Anche se questo gioco mi ha sorpreso, in quanto ha superato le mie aspettative, occorre sapere che non è perfetto. La IA strategica può essere ancora un po' troppo imprevedibile, soprattutto nella sua diplomazia. Alcuni dei sistemi di Total War, come il riscatto dei prigionieri dopo una battaglia, è una strana e fantasiosa misura di lotta per la vita o la morte, ed il pagamento del riscatto non sembra una delle politiche ufficiali del Chaos. È divertente vedere come la storia della campagna principale non sempre finisce ordinatamente come potrebbe fare un titolo d'azione. La mia campagna principale Empire, per esempio, non si è conclusa con una prova di forza catastrofica contro le forze del male, ma con me che mi spostavo nelle rovine di un castello vuoto; questo ha soddisfatto il conteggio delle regioni che controllavo e mi ha portato alla vittoria.

I giochi Total war sono sempre stati difficili da amare. In passato, occorreva accettare il bene come il male. C'era gioia in combattimento, ma la IA poteva non essere buona e le campagne potevano diventare una faticaccia. Sembravano incredibili, ma procedevano male, etc. Warhammer ha tagliato via un sacco di questi aspetti negativi e ci ha dato molto di più da amare, ed è quasi scioccante che questo sia stato fatto in questo titolo. Per oltre un decennio, i fan della serie, me compreso, si erano convinti che titoli di questo tipo fossero i migliori giochi di strategia per PC, dato che eravamo così concentrati sul fatto che queste ingombranti epopee storiche potessero ovviamente avere innumerevoli difetti. Tuttavia Total War: Warhammer non si deve piegare ai capricci della storia, liberandosi da essa.
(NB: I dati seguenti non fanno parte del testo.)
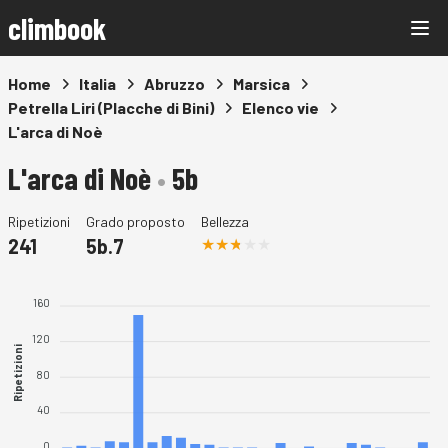
climbook
Home
Italia
Abruzzo
Marsica
Petrella Liri (Placche di Bini)
Elenco vie
L'arca di Noè
L'arca di Noè
•
5b
Ripetizioni
Grado proposto
Bellezza
241
5b.7
160
120
Ripetizioni
80
40
0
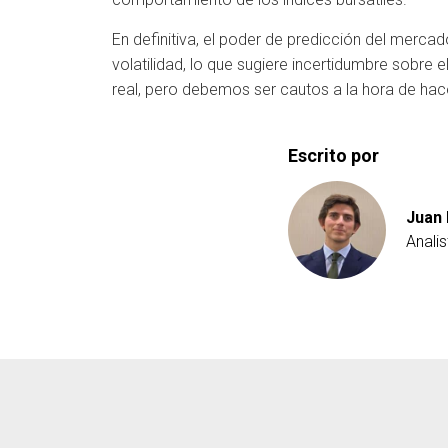
En definitiva, el poder de predicción del mercad
volatilidad, lo que sugiere incertidumbre sobre 
real, pero debemos ser cautos a la hora de ha
Escrito por
Juan 
Anali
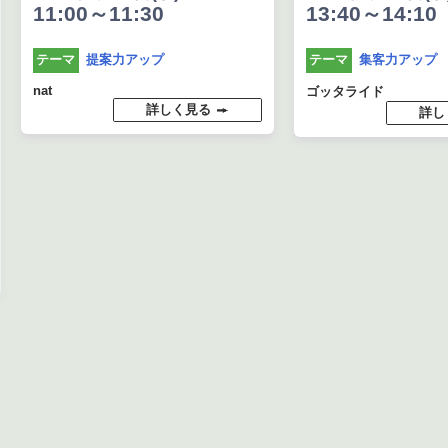
11:00～11:30
13:40～14:10
提案力アップ
集客力アップ
テーマ
テーマ
nat
ゴッタライド
詳しく見る
詳し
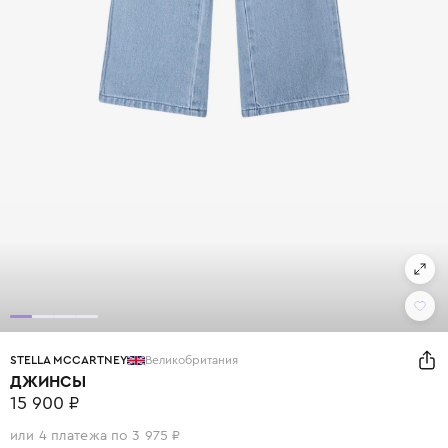
STELLA MCCARTNEY
Великобритания
ДЖИНСЫ
15 900 ₽
или 4 платежа по 3 975 ₽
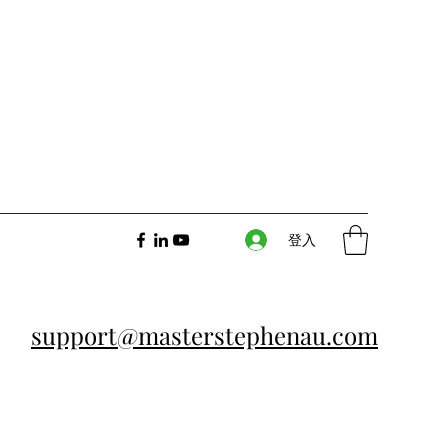
登入
support@masterstephenau.com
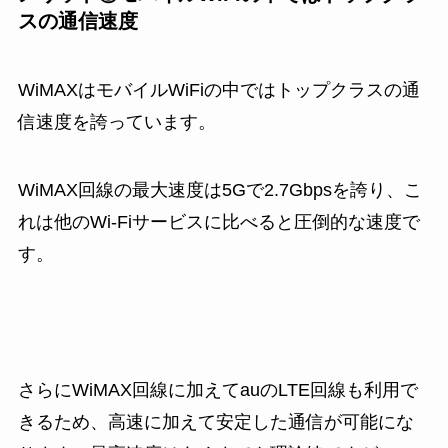
スの通信速度
WiMAXはモバイルWiFiの中ではトップクラスの通
信速度を誇っています。
WiMAX回線の最大速度は5Gで2.7Gbpsを誇り、こ
れは他のWi-Fiサービスに比べると圧倒的な速度で
す。
さらにWiMAX回線に加えてauのLTE回線も利用で
きるため、高速に加えて安定した通信が可能にな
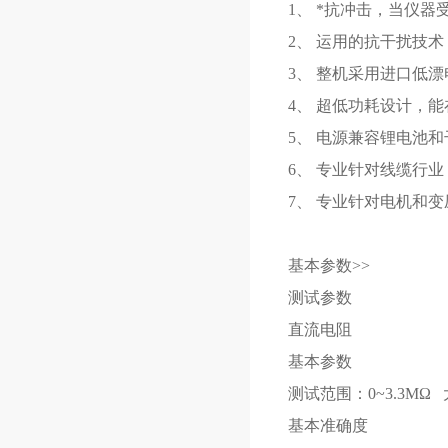
1、 *抗冲击，当仪
2、 运用的抗干扰技术
3、 整机采用进口低漂
4、 超低功耗设计，能
5、 电源兼容锂电池
6、 专业针对线缆行
7、 专业针对电机和
基本参数>>
测试参数
直流电阻
基本参数
测试范围：0~3.3MΩ 
基本准确度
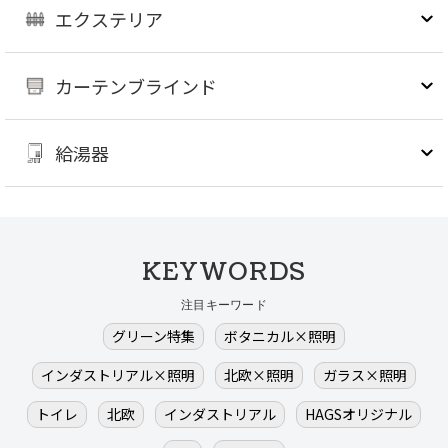
エクステリア
カーテンブラインド
給湯器
KEYWORDS
注目キーワード
グリーン特集
ボタニカル×照明
インダストリアル×照明
北欧×照明
ガラス×照明
トイレ
北欧
インダストリアル
HAGSオリジナル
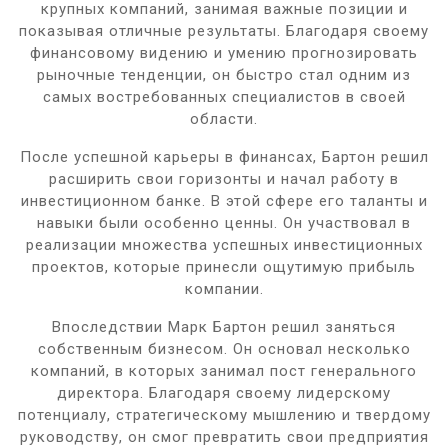
крупных компаний, занимая важные позиции и
показывая отличные результаты. Благодаря своему
финансовому видению и умению прогнозировать
рыночные тенденции, он быстро стал одним из
самых востребованных специалистов в своей
области.
После успешной карьеры в финансах, Бартон решил
расширить свои горизонты и начал работу в
инвестиционном банке. В этой сфере его таланты и
навыки были особенно ценны. Он участвовал в
реализации множества успешных инвестиционных
проектов, которые принесли ощутимую прибыль
компании.
Впоследствии Марк Бартон решил заняться
собственным бизнесом. Он основал несколько
компаний, в которых занимал пост генерального
директора. Благодаря своему лидерскому
потенциалу, стратегическому мышлению и твердому
руководству, он смог превратить свои предприятия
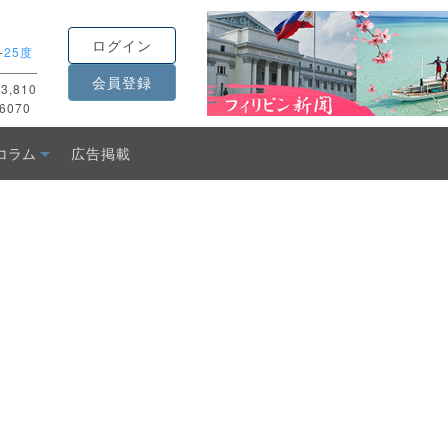
ログイン
-
25度
会員登録
3,810
6070
コラム
広告掲載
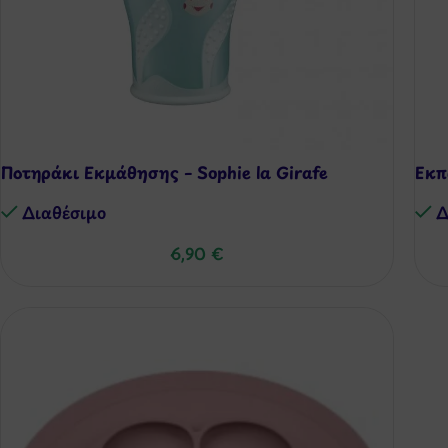
Ποτηράκι Εκμάθησης – Sophie la Girafe
Εκπ
Διαθέσιμo
Δ
6,90
€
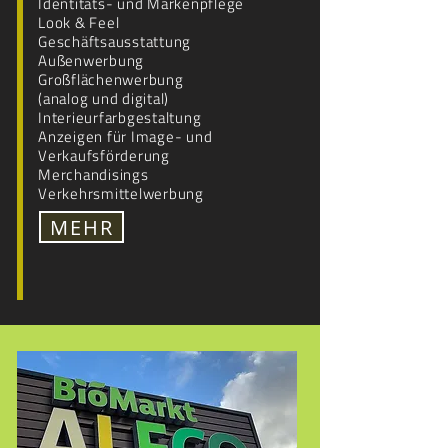
Identitäts- und Markenpflege
Look & Feel
Geschäftsausstattung
Außenwerbung
Großflächenwerbung
(analog und digital)
Interieurfarbgestaltung
Anzeigen für Image- und
Verkaufsförderung
Merchandisings
Verkehrsmittelwerbung
MEHR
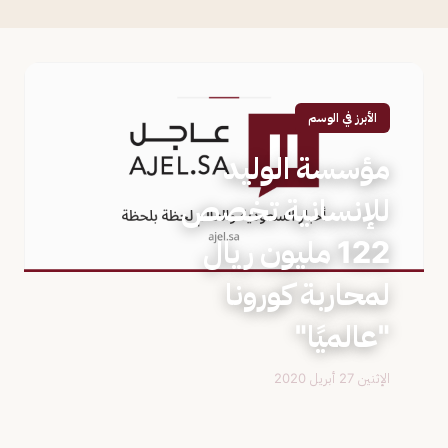
الأبرز في الوسم
مؤسسة الوليد
للإنسانية تخصص
122 مليون ريال
لمحاربة كورونا
"عالميًا"
الإثنين 27 أبريل 2020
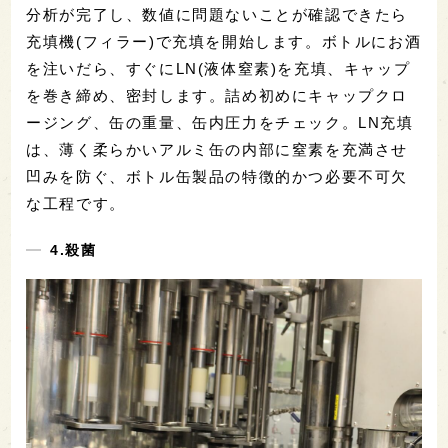
分析が完了し、数値に問題ないことが確認できたら
充填機(フィラー)で充填を開始します。ボトルにお酒
を注いだら、すぐにLN(液体窒素)を充填、キャップ
を巻き締め、密封します。詰め初めにキャップクロ
ージング、缶の重量、缶内圧力をチェック。LN充填
は、薄く柔らかいアルミ缶の内部に窒素を充満させ
凹みを防ぐ、ボトル缶製品の特徴的かつ必要不可欠
な工程です。
4.殺菌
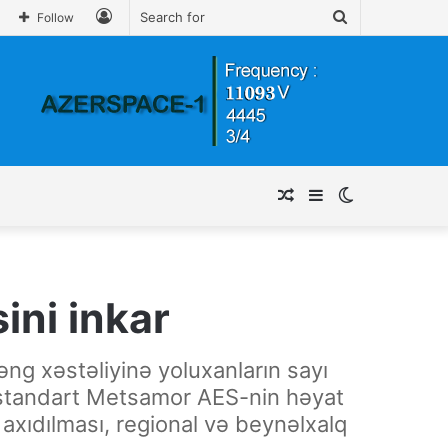
Log
Search
Follow
In
for
Random
Sidebar
Switch
Article
skin
ini inkar
çəng xəstəliyinə yoluxanların sayı
-standart Metsamor AES-nin həyat
axıdılması, regional və beynəlxalq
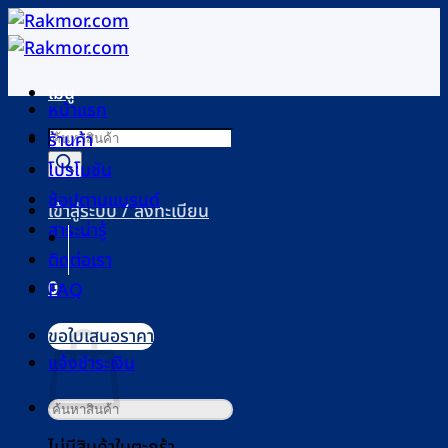
ข้าม
ไป
ยัง
เมนู
เนื้อหา
หน้าแรก
Products
ร้านค้า
search
โปรโมชัน
ช้อปตามแบรนด์
เข้าสู่ระบบ / ลงทะเบียน
สาระน่ารู้
ติดต่อเรา
0
FAQ
ตะกร้าสินค้า
ขอใบเสนอราคา
แจ้งชำระเงิน
ค้นหา:
ไม่มีสินค้าในตะกร้า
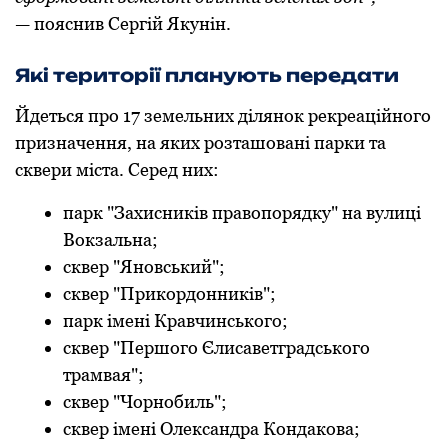
— пояснив Сергій Якунін.
Які території планують передати
Йдеться про 17 земельних ділянок рекреаційного
призначення, на яких розташовані парки та
сквери міста. Серед них:
парк "Захисників правопорядку" на вулиці
Вокзальна;
сквер "Яновський";
сквер "Прикордонників";
парк імені Кравчинського;
сквер "Першого Єлисаветградського
трамвая";
сквер "Чорнобиль";
сквер імені Олександра Кондакова;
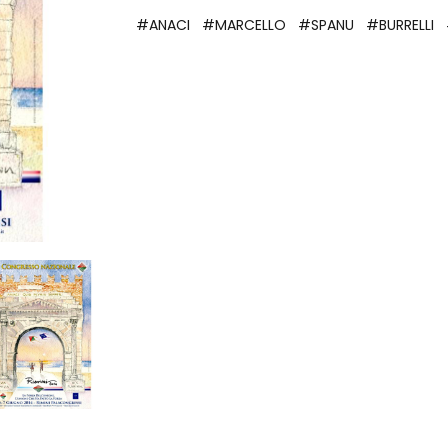
#ANACI
#MARCELLO
#SPANU
#BURRELLI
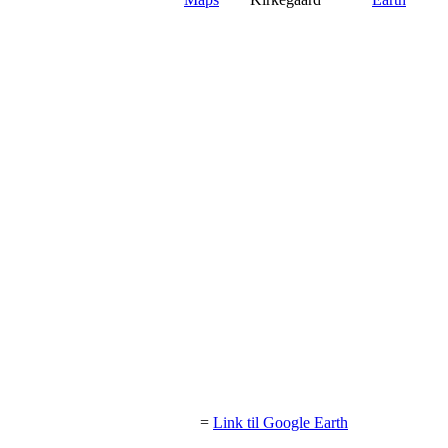
=
Link til Google Earth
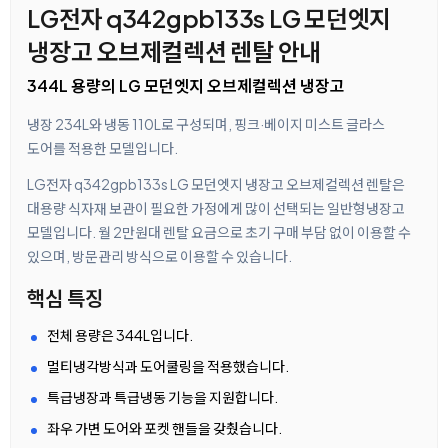
LG전자 q342gpb133s LG 모던엣지
냉장고 오브제컬렉션 렌탈 안내
344L 용량의 LG 모던엣지 오브제컬렉션 냉장고
냉장 234L와 냉동 110L로 구성되며, 핑크·베이지 미스트 글라스
도어를 적용한 모델입니다.
LG전자 q342gpb133s LG 모던엣지 냉장고 오브제컬렉션 렌탈은
대용량 식자재 보관이 필요한 가정에게 많이 선택되는 일반형냉장고
모델입니다. 월 2만원대 렌탈 요금으로 초기 구매 부담 없이 이용할 수
있으며, 방문관리 방식으로 이용할 수 있습니다.
핵심 특징
전체 용량은 344L입니다.
멀티냉각방식과 도어쿨링을 적용했습니다.
특급냉장과 특급냉동 기능을 지원합니다.
좌우 가변 도어와 포켓 핸들을 갖췄습니다.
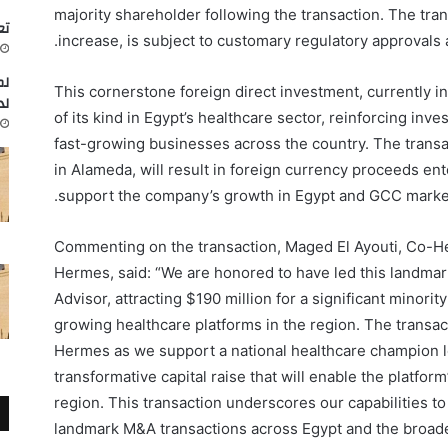
majority shareholder
following
the transaction
.
The tran
تعاون
increase, is subject to
customary
regulatory approvals 
لم
This
cornerstone
foreign direct investment, currently in 
لد
of its kind in Egypt’s healthcare sector
,
reinforcing
inves
fast-growing businesses across the country
.
The transa
in Alameda
,
will result in
foreign currency proceeds ent
.
support the company’s growth
in Egypt and GCC marke
Commenting on the transaction,
Maged El Ayouti, Co-H
Hermes,
said
:
“
We are honored to have
led this landmar
A
dvisor
,
attracting
$190 million
for a significant minorit
growing
healthcare platform
s in the region
.
The transac
Hermes as we support a national healthcare champion
transformative capital raise that
will enable the
platform
region.
This transaction
underscores
our capabilities t
landmark
M&A transactions
across
Egypt and the
broad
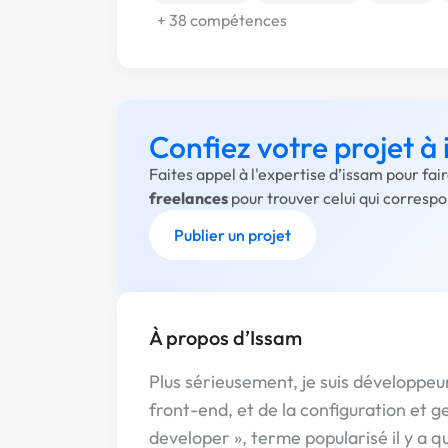
+ 38 compétences
Confiez votre projet à
Faites appel à l'expertise d’issam pour fa
freelances
pour trouver celui qui corresp
Publier un projet
À propos d’Issam
Plus sérieusement, je suis développeu
front-end, et de la configuration et ge
developer », terme popularisé il y a 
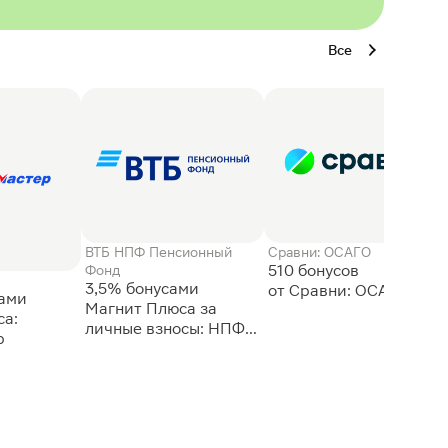
Все
ВТБ НПФ Пенсионный
Сравни: ОСАГО
510 бонусов
Фонд
3,5% бонусами
сами
Магнит Плюса за
а:
личные взносы: НПФ
р
ВТБ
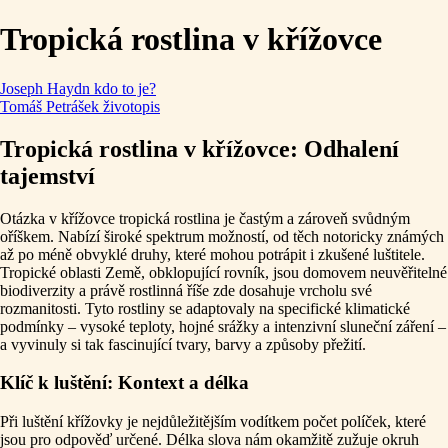
Tropická rostlina v křížovce
Joseph Haydn kdo to je?
Tomáš Petrášek životopis
Tropická rostlina v křížovce: Odhalení
tajemství
Otázka v křížovce tropická rostlina je častým a zároveň svůdným
oříškem. Nabízí široké spektrum možností, od těch notoricky známých
až po méně obvyklé druhy, které mohou potrápit i zkušené luštitele.
Tropické oblasti Země, obklopující rovník, jsou domovem neuvěřitelné
biodiverzity a právě rostlinná říše zde dosahuje vrcholu své
rozmanitosti. Tyto rostliny se adaptovaly na specifické klimatické
podmínky – vysoké teploty, hojné srážky a intenzivní sluneční záření –
a vyvinuly si tak fascinující tvary, barvy a způsoby přežití.
Klíč k luštění: Kontext a délka
Při luštění křížovky je nejdůležitějším vodítkem počet políček, které
jsou pro odpověď určené. Délka slova nám okamžitě zužuje okruh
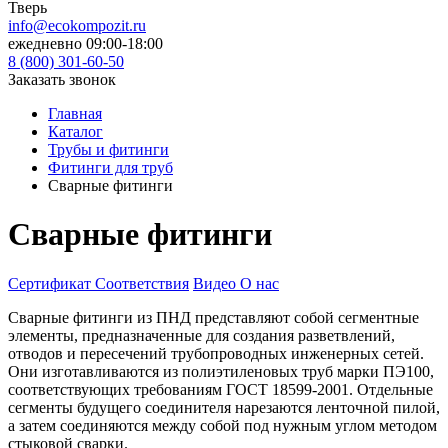
Тверь
info@ecokompozit.ru
ежедневно 09:00-18:00
8 (800)
301-60-50
Заказать звонок
Главная
Каталог
Трубы и фитинги
Фитинги для труб
Сварные фитинги
Сварные фитинги
Сертификат Соответствия
Видео О нас
Сварные фитинги из ПНД представляют собой сегментные
элементы, предназначенные для создания разветвлений,
отводов и пересечений трубопроводных инженерных сетей.
Они изготавливаются из полиэтиленовых труб марки ПЭ100,
соответствующих требованиям ГОСТ 18599-2001. Отдельные
сегменты будущего соединителя нарезаются ленточной пилой,
а затем соединяются между собой под нужным углом методом
стыковой сварки.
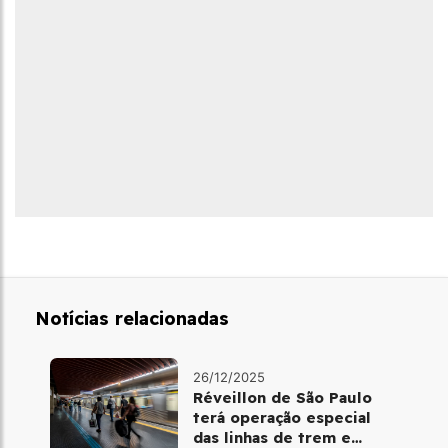
Notícias relacionadas
26/12/2025
Réveillon de São Paulo
terá operação especial
das linhas de trem e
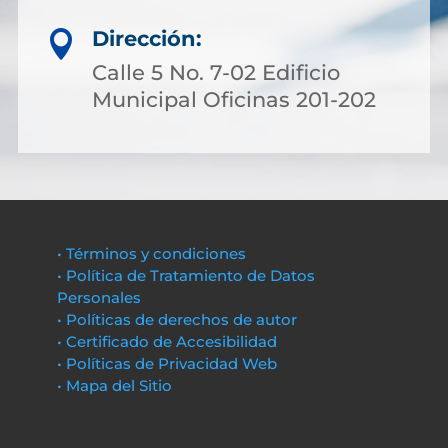
Dirección:

Calle 5 No. 7-02 Edificio
Municipal Oficinas 201-202
• Términos y condiciones
• Política de Tratamiento de Datos
Personales
• Políticas de derechos de autor
• Certificado de Accesibilidad
• Políticas de Privacidad Web
• Mapa del Sitio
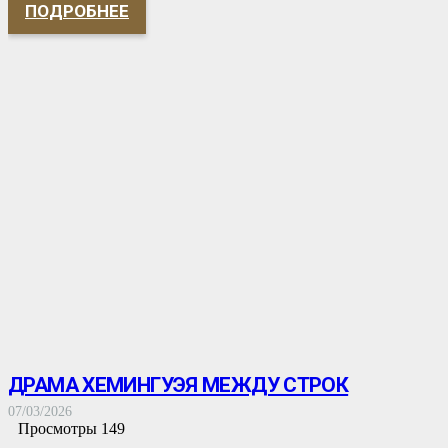
ПОДРОБНЕЕ
ДРАМА ХЕМИНГУЭЯ МЕЖДУ СТРОК
07/03/2026
Просмотры
149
Si tratta di un'esperienza migliore? Io spengo le candele che ho tenuto accese durante i miei anni di lunghe veglie per i passati giochi Total War. Potrebbero fare una versione successiva riguardante Lord of the Rings, poi Conan, poi Game of Thrones, poi, non so, Krull. Qualunque cosa ci vuole per mantenere quest'iniezione di vecchia strategia e di formule tattiche unite a storie fantastiche e poteri magici. Spero che Creative assembly continui a farlo, perché Total War: Warhammer è stato una ventata d'aria fresca.